**TASK DESCRIPTION**
In the entries that follow, find every line containing "сайте" and copy it.

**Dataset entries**
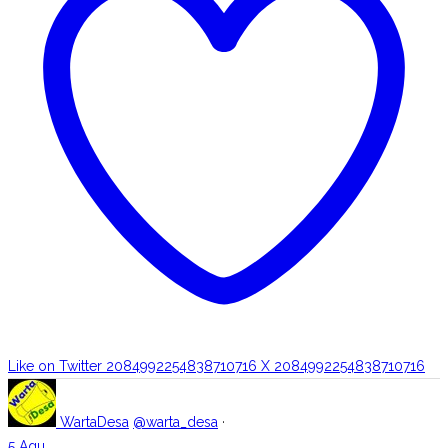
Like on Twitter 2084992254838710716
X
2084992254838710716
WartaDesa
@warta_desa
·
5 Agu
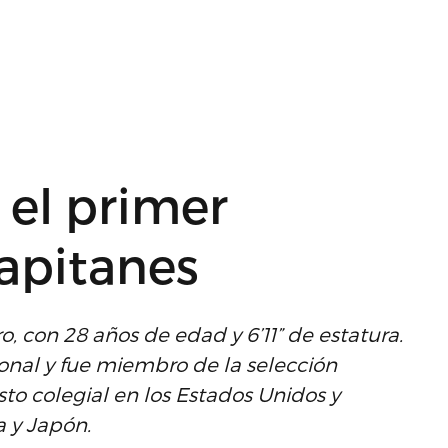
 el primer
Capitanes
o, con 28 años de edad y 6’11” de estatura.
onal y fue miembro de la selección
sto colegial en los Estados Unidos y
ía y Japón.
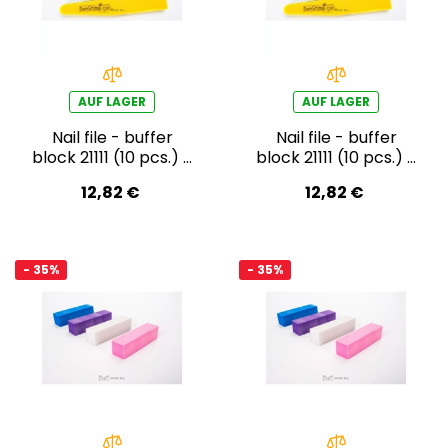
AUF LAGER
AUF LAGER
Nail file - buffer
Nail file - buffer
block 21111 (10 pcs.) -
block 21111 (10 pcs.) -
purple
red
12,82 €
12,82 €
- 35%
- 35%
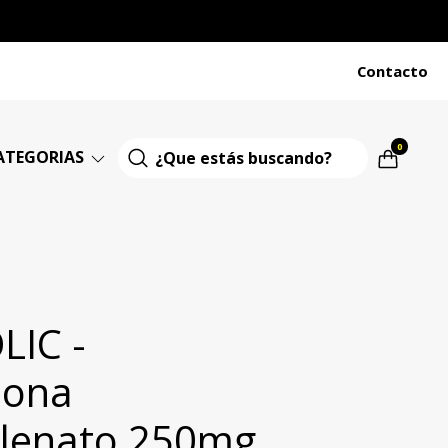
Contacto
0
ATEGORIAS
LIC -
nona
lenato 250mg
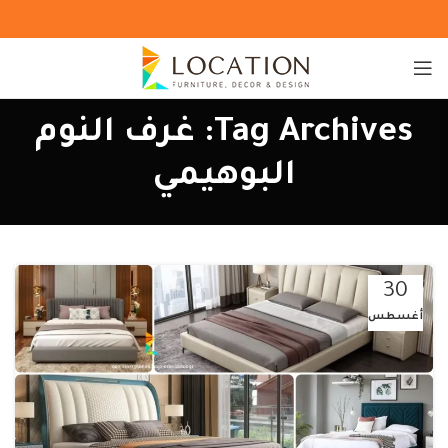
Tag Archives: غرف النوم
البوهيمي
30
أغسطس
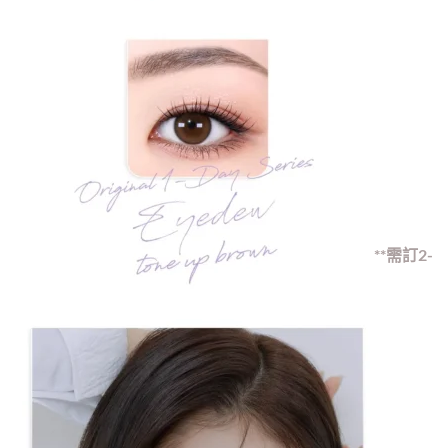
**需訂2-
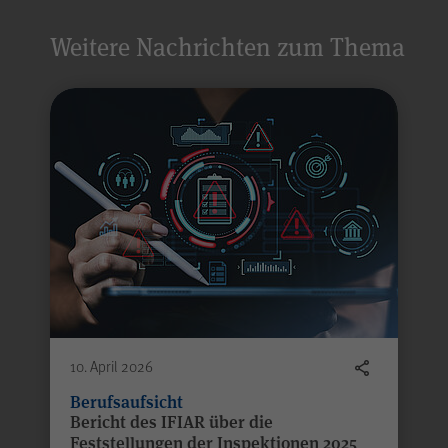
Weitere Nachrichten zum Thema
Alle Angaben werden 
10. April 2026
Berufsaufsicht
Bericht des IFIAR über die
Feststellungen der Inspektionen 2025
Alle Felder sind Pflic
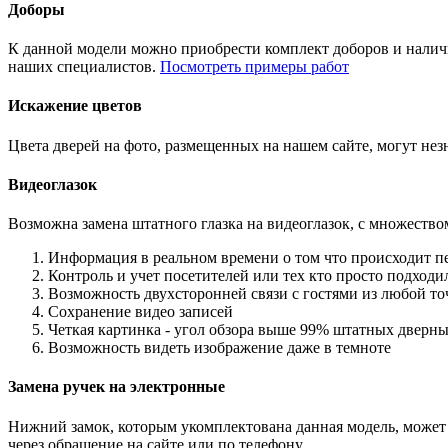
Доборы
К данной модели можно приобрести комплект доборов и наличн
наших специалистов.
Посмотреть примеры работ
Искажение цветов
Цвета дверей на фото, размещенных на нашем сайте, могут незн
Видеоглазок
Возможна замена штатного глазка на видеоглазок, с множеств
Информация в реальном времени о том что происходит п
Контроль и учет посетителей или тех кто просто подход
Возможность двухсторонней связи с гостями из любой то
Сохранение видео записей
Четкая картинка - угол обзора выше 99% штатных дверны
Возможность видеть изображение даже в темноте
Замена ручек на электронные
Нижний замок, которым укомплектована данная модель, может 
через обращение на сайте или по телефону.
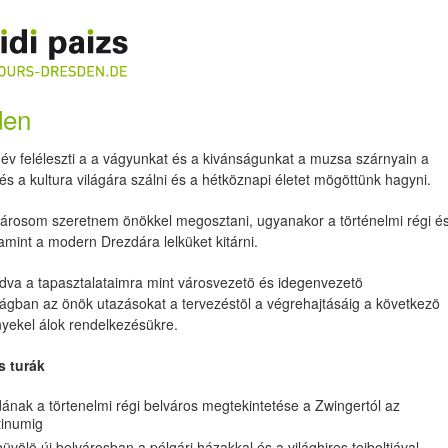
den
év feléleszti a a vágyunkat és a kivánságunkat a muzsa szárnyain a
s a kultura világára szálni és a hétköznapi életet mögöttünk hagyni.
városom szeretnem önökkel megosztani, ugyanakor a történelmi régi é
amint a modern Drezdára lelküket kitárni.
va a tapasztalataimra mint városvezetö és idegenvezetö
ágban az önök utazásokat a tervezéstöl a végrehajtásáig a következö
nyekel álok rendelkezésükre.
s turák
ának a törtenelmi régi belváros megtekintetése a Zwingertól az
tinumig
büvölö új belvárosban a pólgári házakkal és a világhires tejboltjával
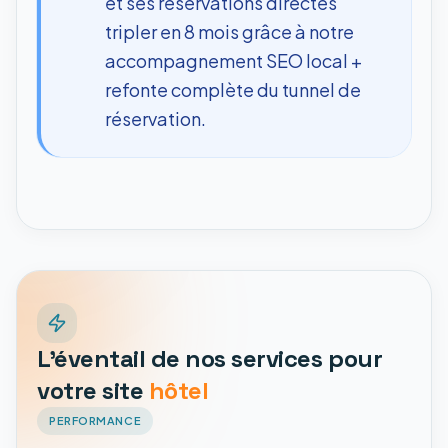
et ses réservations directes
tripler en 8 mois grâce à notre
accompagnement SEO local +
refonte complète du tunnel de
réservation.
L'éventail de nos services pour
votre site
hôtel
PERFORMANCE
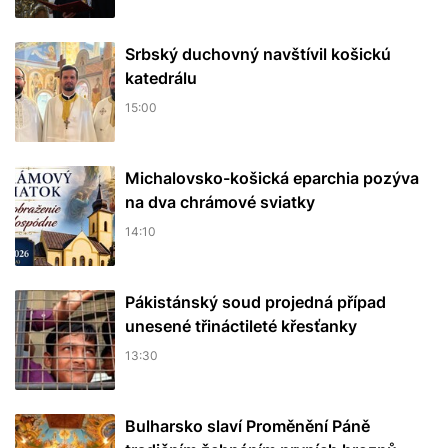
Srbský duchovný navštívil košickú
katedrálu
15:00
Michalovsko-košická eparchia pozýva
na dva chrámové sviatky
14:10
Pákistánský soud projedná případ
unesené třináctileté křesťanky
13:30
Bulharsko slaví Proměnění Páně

**WRITTEN ANSWER**
Цвета дверей на фото, размещенных на нашем сайте, могут незн
через обращение на сайте или по телефону.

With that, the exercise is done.